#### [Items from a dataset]
Segment Open

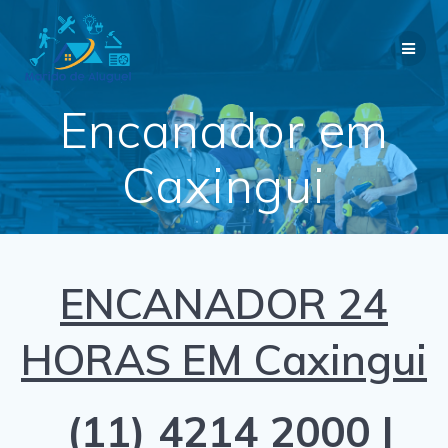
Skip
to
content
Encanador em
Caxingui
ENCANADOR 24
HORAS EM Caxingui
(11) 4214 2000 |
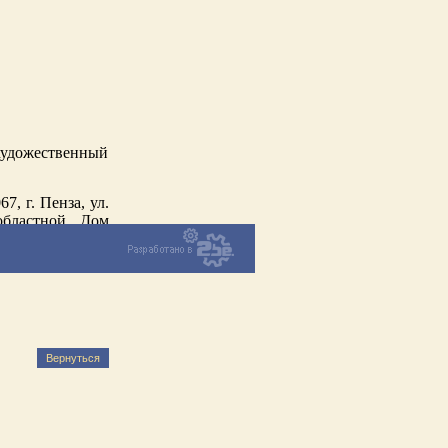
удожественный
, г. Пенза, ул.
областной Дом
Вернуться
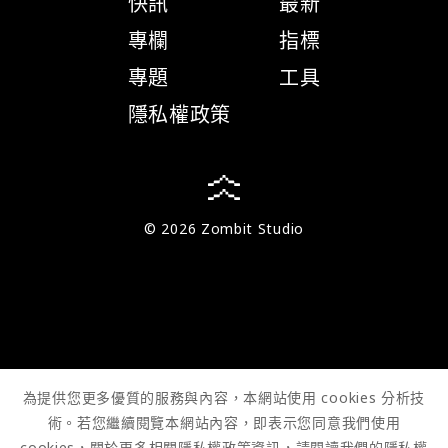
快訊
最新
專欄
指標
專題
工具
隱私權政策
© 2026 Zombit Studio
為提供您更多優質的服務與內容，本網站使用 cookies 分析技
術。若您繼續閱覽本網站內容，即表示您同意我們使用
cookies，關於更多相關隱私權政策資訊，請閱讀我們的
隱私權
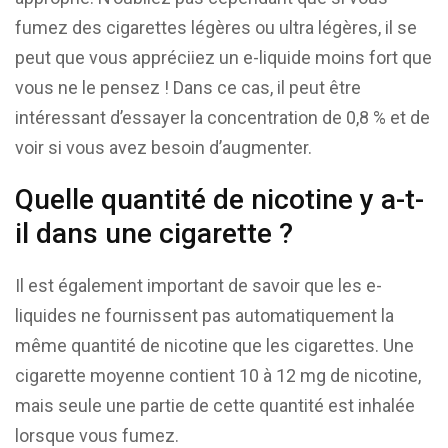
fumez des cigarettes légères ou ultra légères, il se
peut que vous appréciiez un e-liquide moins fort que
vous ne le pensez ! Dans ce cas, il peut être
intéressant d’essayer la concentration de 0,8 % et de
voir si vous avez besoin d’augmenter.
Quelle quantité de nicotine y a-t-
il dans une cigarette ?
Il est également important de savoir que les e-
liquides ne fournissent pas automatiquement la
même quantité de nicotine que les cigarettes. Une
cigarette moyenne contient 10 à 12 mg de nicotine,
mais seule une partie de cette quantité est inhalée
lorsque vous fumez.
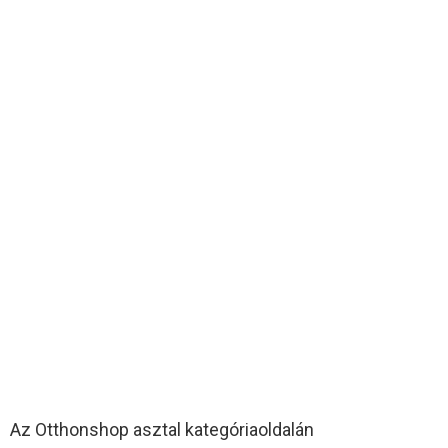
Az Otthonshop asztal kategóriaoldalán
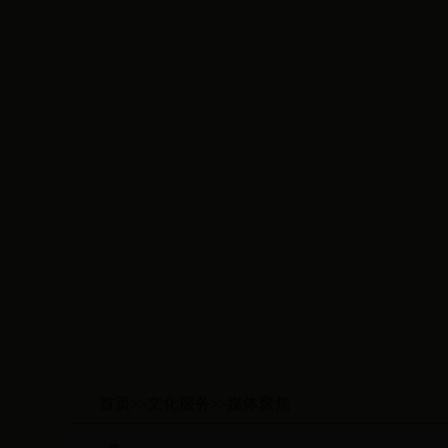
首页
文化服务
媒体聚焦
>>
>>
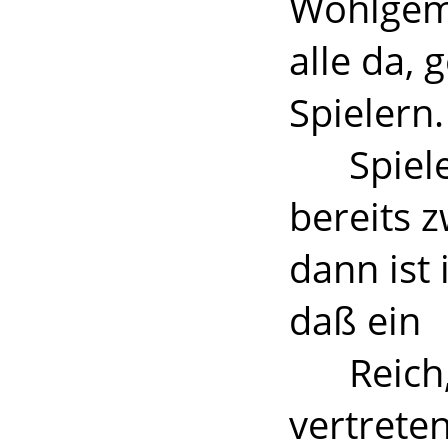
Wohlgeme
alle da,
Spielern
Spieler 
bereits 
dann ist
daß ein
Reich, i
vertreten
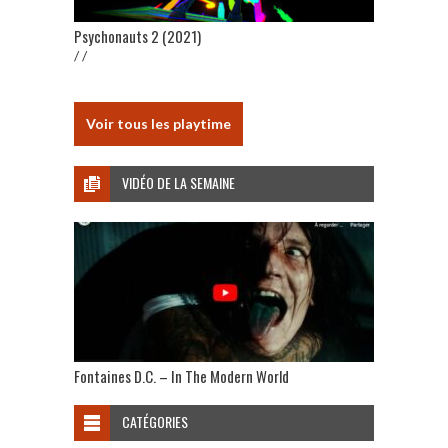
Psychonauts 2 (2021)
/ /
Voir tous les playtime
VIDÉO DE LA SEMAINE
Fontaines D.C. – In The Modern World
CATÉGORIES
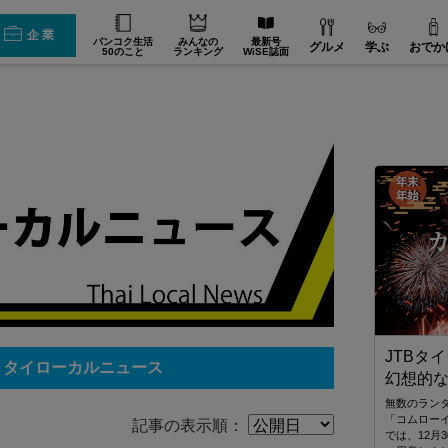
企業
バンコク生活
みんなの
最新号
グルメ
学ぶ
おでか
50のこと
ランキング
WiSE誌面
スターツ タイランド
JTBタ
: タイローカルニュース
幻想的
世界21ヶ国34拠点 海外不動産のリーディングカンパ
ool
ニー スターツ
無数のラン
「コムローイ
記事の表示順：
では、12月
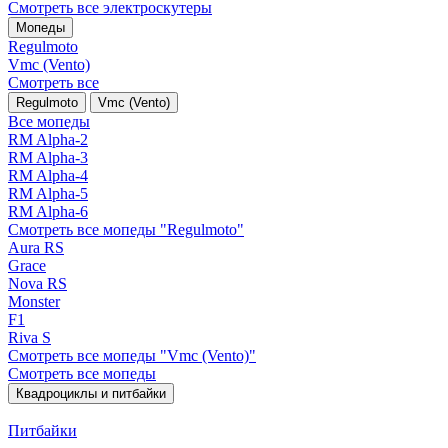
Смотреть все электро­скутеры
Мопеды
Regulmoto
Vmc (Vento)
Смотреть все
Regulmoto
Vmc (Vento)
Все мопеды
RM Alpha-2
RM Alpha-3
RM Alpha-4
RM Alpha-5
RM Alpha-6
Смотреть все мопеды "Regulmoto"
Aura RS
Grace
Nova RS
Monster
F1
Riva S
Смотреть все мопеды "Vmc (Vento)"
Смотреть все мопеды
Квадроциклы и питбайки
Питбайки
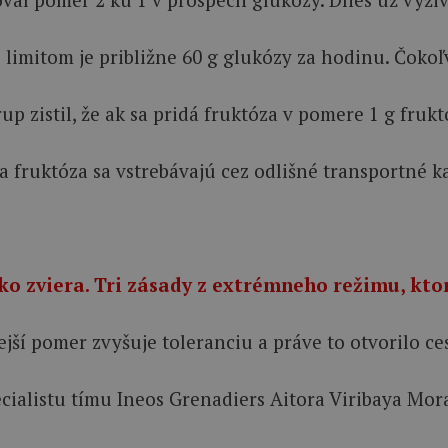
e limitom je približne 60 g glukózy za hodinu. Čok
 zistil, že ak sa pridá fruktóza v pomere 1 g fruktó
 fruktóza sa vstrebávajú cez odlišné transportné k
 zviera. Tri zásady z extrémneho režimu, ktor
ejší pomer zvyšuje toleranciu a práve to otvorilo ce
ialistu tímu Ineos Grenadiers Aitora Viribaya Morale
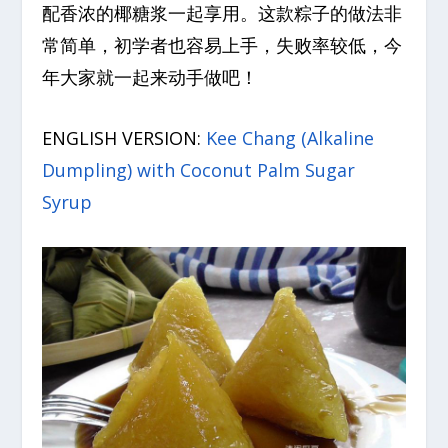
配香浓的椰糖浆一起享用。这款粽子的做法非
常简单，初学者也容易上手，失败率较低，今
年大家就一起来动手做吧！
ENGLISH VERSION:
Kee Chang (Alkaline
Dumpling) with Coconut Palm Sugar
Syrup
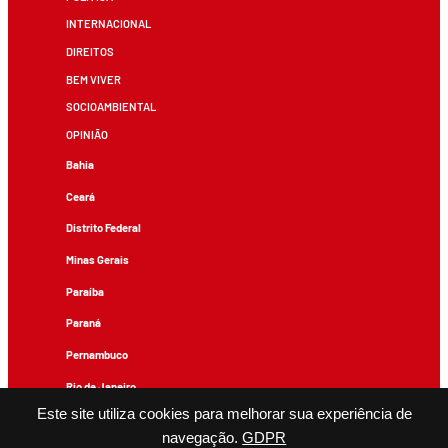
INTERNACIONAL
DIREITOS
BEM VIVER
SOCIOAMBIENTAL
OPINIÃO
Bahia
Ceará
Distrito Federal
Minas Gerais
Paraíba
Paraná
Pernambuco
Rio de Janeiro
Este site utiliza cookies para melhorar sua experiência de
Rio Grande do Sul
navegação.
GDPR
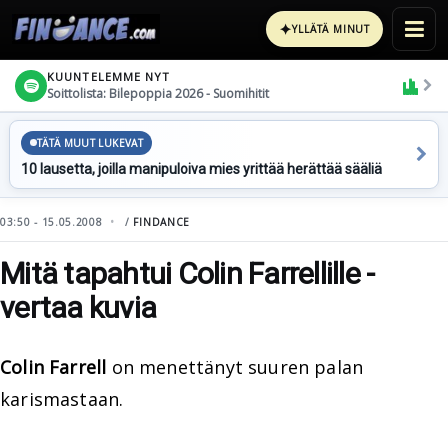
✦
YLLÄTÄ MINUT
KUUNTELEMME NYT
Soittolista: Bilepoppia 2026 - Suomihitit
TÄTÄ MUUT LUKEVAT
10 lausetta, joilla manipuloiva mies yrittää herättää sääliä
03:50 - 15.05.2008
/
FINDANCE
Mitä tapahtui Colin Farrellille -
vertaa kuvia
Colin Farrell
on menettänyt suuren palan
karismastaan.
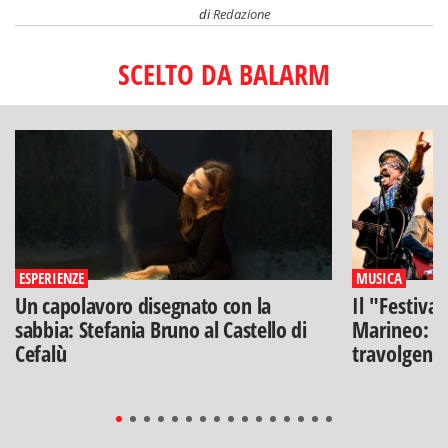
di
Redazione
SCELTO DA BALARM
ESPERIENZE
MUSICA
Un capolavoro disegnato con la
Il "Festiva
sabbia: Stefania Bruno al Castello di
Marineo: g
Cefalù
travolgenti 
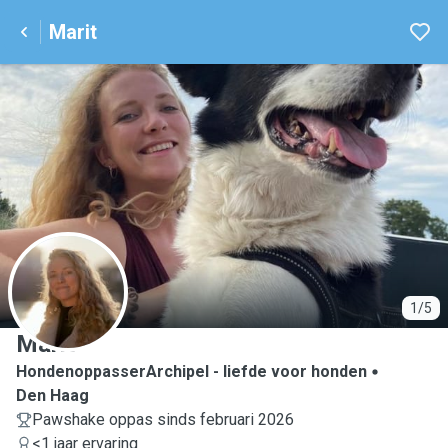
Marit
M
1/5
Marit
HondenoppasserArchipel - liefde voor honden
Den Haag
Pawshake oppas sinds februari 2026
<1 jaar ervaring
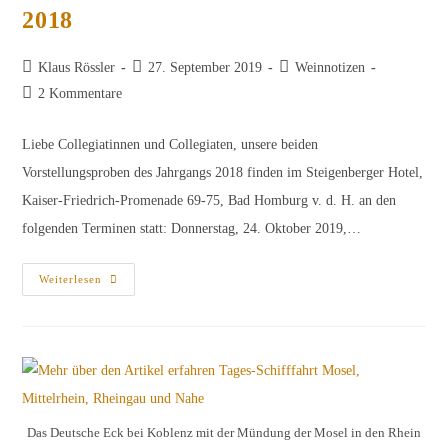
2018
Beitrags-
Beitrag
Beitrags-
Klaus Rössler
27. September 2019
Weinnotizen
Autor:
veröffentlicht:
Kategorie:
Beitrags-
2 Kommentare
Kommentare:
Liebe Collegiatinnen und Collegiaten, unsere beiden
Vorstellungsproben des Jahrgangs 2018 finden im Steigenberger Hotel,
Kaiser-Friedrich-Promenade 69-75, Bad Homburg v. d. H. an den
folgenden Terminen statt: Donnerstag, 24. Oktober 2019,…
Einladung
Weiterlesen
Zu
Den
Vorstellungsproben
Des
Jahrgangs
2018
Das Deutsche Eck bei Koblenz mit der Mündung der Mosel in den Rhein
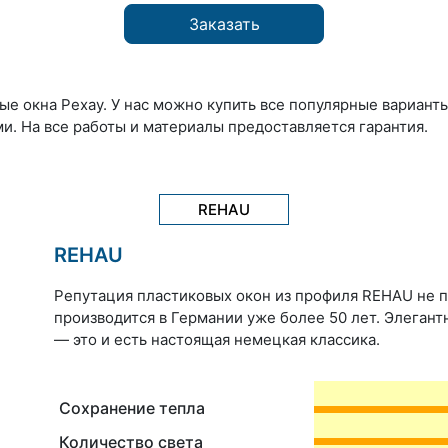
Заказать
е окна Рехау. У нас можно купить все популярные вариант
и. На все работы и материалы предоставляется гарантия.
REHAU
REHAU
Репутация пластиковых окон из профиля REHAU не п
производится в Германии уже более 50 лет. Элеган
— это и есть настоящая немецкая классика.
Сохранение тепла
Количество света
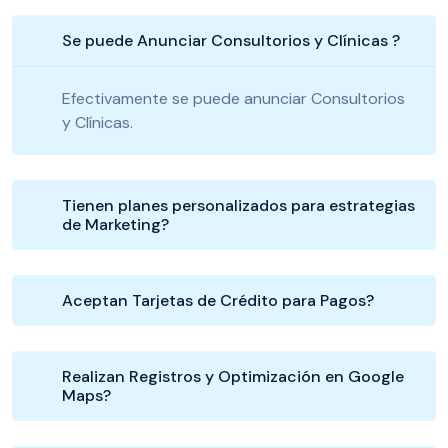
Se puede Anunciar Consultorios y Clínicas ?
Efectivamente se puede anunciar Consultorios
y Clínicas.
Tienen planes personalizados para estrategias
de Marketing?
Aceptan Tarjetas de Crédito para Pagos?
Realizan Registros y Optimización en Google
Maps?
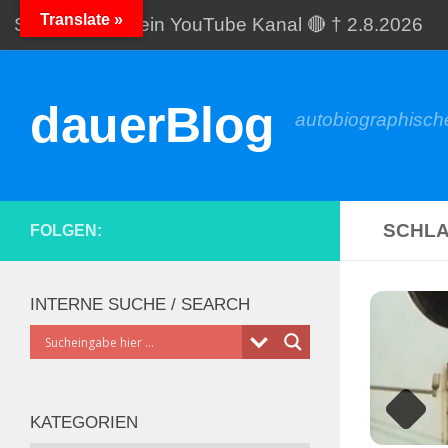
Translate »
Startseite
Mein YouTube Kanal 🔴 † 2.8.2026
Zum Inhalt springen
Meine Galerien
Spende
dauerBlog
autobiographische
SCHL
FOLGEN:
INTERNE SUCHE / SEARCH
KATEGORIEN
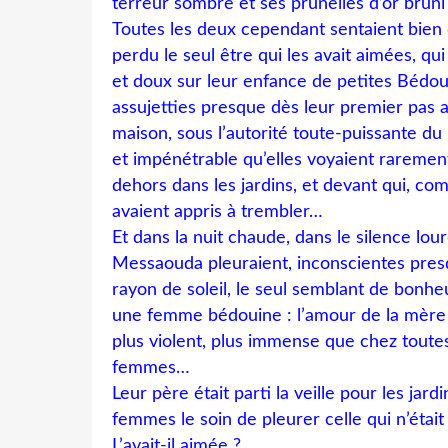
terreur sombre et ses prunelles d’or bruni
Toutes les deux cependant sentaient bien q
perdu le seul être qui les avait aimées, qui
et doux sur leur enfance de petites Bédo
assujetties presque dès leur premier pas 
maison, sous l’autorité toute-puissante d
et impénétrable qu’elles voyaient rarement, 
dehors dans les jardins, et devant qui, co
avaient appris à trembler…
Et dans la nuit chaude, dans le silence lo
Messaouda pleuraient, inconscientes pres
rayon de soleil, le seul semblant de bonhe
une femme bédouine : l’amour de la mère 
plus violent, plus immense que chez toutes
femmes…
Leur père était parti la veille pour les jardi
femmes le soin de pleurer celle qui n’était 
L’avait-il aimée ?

Segment Closed

#### [EXERCISE DETAILS]
Look for the string "Colin" in the records, and copy every line where it is found.

#### [WRITTEN SOLUTION]
Mitä tapahtui Colin Farrellille -
Colin Farrell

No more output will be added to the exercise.